The rise of the social
Even as we push the bounds of physicality, testing the limitations of biology, the evolving self is menaced by a new force, the rise of the social. With it comes ambitious algorithms and formulas that aspire to dictate and censor meaning, defining who we are to each other and to ourselves. There are many examples of this, from predictive policing programs currently undergoing pilots across the nation, to shopping sites that recommend what you might like in the future based off choices you made in the past. Amazon’s Jeff Bezos, when he isn’t learning how to park his space rocket on a docket in the sea, is exploring anticipatory shopping, a program that “knows what you want before you do, and sends it to you.” Such programs presume to dictate not just what you wear, but what music you can listen to, what authors you read, and what news you can access.
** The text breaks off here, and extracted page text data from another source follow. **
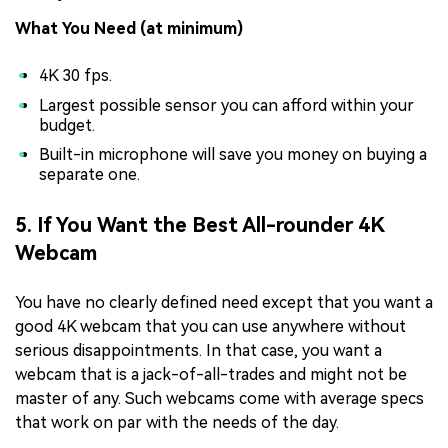
What You Need (at minimum)
4K 30 fps.
Largest possible sensor you can afford within your
budget.
Built-in microphone will save you money on buying a
separate one.
5. If You Want the Best All-rounder 4K
Webcam
You have no clearly defined need except that you want a
good 4K webcam that you can use anywhere without
serious disappointments. In that case, you want a
webcam that is a jack-of-all-trades and might not be
master of any. Such webcams come with average specs
that work on par with the needs of the day.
The body politic is being segmented and differentiated according to demographic, geographic, and social categories denoted by an increasingly distant and removed locus of power. In such a world, class, gender, and race matter tremendously and can determine where you live, who you know, and what version of reality you have access to. In such a world, we are more and more dependent on our group and the discourse that rules it, and more and more alienated from other groups of people. Multiculturalism is giving away to a series of monocultures with officially produced cultural tropes becoming the only concourse between these increasingly stratified spaces, and cultural renaissance implicitly, if not explicitly forbidden.
What kind of world would we live in today had renaissance been prevented? European culture resulted from the synthesis, both sympathetic and antagonistical, of the invading barbarians and incumbent Roman culture, which had become corrupt and atrophied. Barbarian culture imparted the vitality and forward energy lacking in the senescent empire. Both the development of the self and the advance of civilization depend on cultural transfusion and a kind of cross pollination of ideas and memes. Purity, ultimately, leads to sterility and to death.
Science can engineer a world for us to inhabit, it can augment our biology with chemicals, technology and cybernetics, but it cannot tell us how, or who, to be in this new world. It is the province of the artist, the thinker and the iconoclast to shape a new self to inhabit the world it promises.